A onda global de fake news que causa forte impacto sobre as redes, sobretudo na Europa, produzindo um enorme dano às suas imagens, não pode ser comparada ao que se viu no Brasil destes últimos dias. Em todo o mundo as pessoas passaram a buscar informações sobre o coronavírus em fontes confiáveis, nos veículos profissionais de notícia, com medo de se contaminarem pelas fakes disseminadas. Aqui, a avalanche de mentiras é tão grande e contínua que as redes acabaram sendo desmoralizadas. O efeito dessa onda é de tal maneira devastador que até mesmo um post do presidente da República foi retirado do ar pelo Facebook por ser mentiroso, mas apenas depois de causar enorme estrago.

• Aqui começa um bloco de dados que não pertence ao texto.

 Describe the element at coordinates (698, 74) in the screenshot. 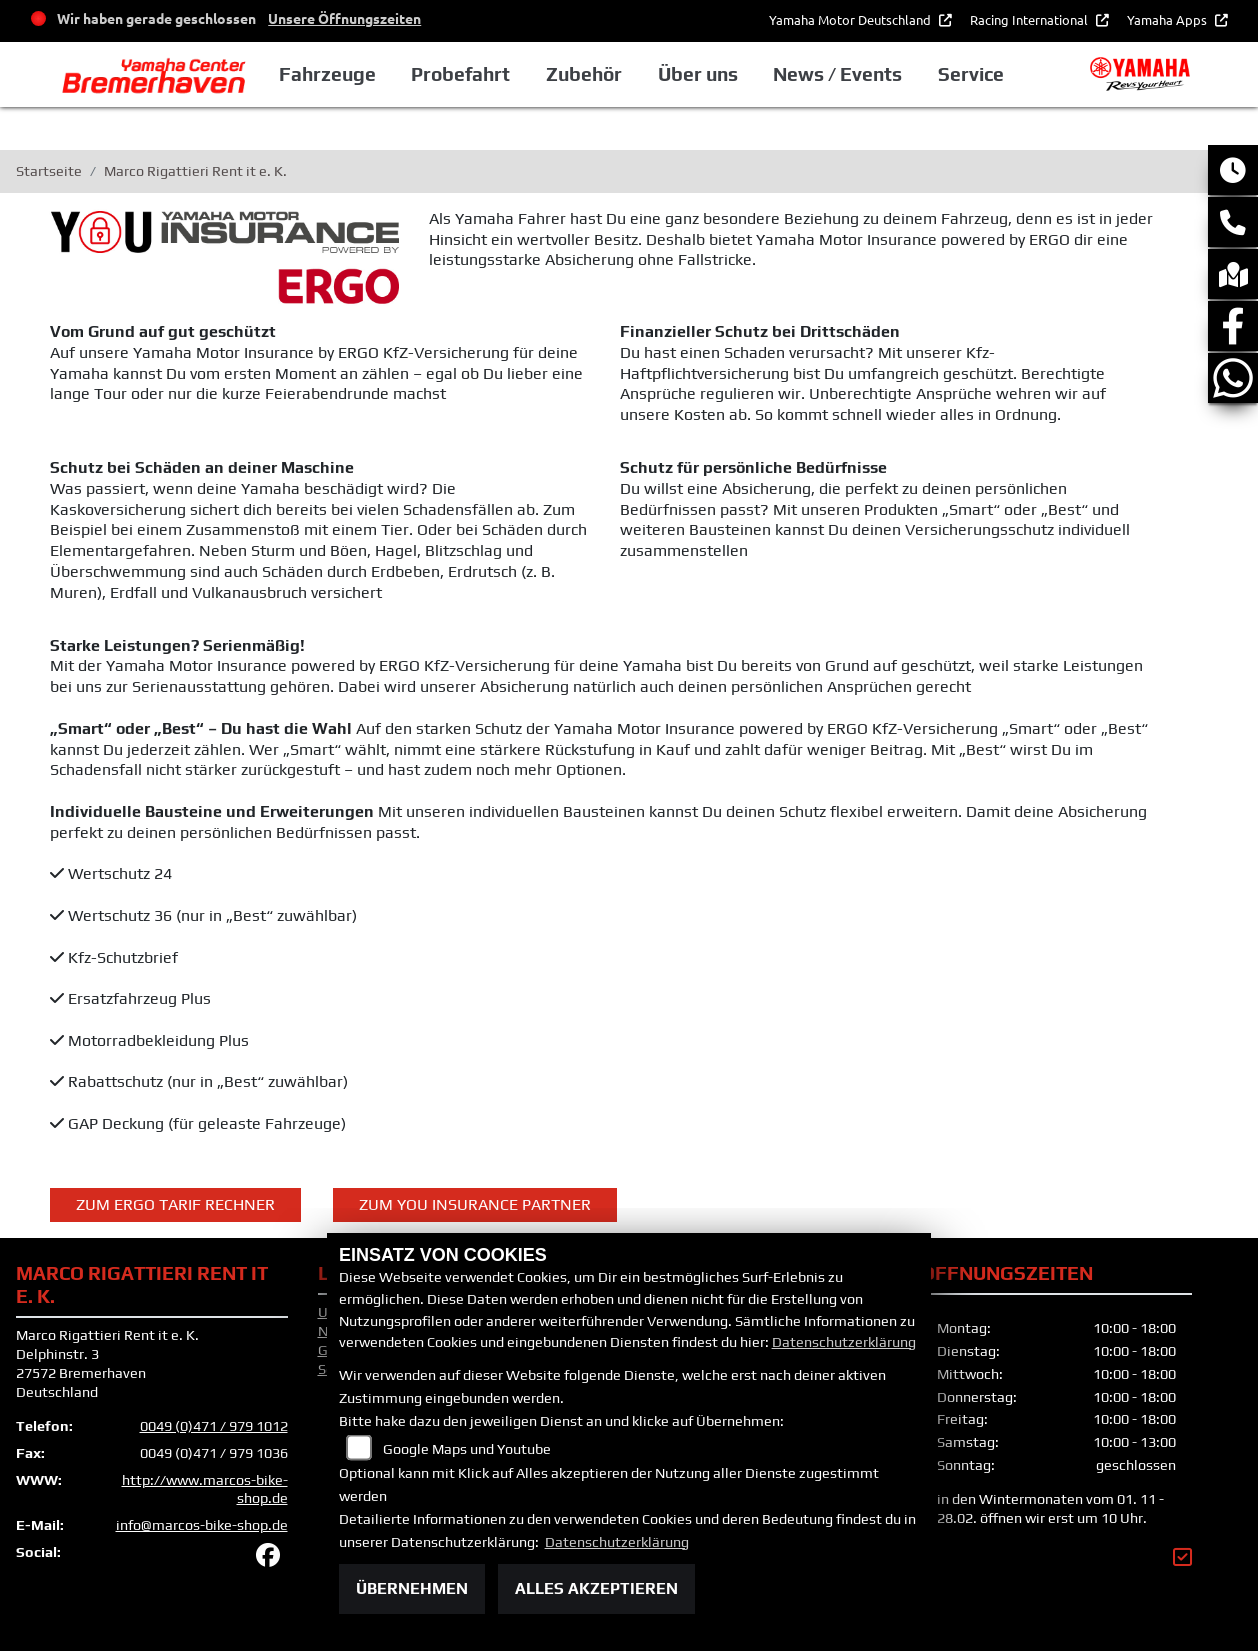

Membros de grupos de WhatsApp raramente recebem alguma coisa de primeira mão. Quando não é uma mensagem pessoal, quase tudo chega por redirecionamento. Fora as piadas, as orações e as sacanagens, o que mais se vê hoje em dia são campanhas contra o confinamento. Mesmo não se conseguindo identificar o autor material da obra, sabe-se perfeitamente quem teve a ideia e a quem ela serve. Os objetos da sua ira são quase sempre os mesmos, com destaque para a mídia. Geralmente são ataques rasos e burros, mas ainda assim há militantes cegos que os distribuem.
Além da imprensa e de partidos de oposição a Bolsonaro, esse ódio alcança também os poderes Legislativo e Judiciário. A mais nova peça distribuída é a que indaga por que deputados e senadores não abrem mão de seus salários e suas vantagens por exercício de função e redirecionam esse dinheiro para o combate ao vírus. É ridículo, mas tem gente que acredita, sem fazer os devidos cálculos, que o volume de recursos (de alguns milhões de reais) que seria alcançado com a medida exótica poderia resolver a guerra (de muitos bilhões de reais) contra o flagelo.
Mais uma vez, não precisa ser gênio para saber quem produziu essa pérola e quais os instrumentos usados para a sua distribuição. São os de sempre, os que culpam Congresso, Supremo e imprensa pelo fracasso extraordinário de um dos piores e mais absurdos presidentes da História do Brasil. Como todo o material é distribuído por uma rede eficientíssima de robôs, mais cedo ou mais tarde essas barbaridades vão acabar em seu celular, encaminhados por membro desatento de um de seus grupos.
É verdade que de um lado as redes têm altíssimo valor nessa pandemia, sendo usadas pelos entes oficiais da saúde para se comunicar e por empresas para se conectar e atender aos seus clientes. Por outro lado, elas têm sido instrumento para difundir contrainformações que podem resultar até em mortes. O fato é que por isso as pessoas começam a se desligar. Pode ser difícil, para alguns será como mergulhar no mar numa noite escura. Mas um pouco mais de cuidado com o que se lê e com o que se compartilha não fará mal a ninguém. Em alguns casos, é melhor cair fora mesmo.
Talvez não explique por que os Estados Unidos são líderes de casos e mortes por coronavírus, mas uma visita a qualquer aplicativo de voos em tempo real, como o “Aviões ao Vivo”, pode dar uma boa pista. No Brasil, ontem, às 12h34m, havia 18 aviões voando. Na Índia, quatro aviões ocupavam o espaço aéreo. Na Itália, havia dois, na França, sete. E nove sobrevoavam a Inglaterra. Nos Estados Unidos, era impossível contar, porque somavam centenas.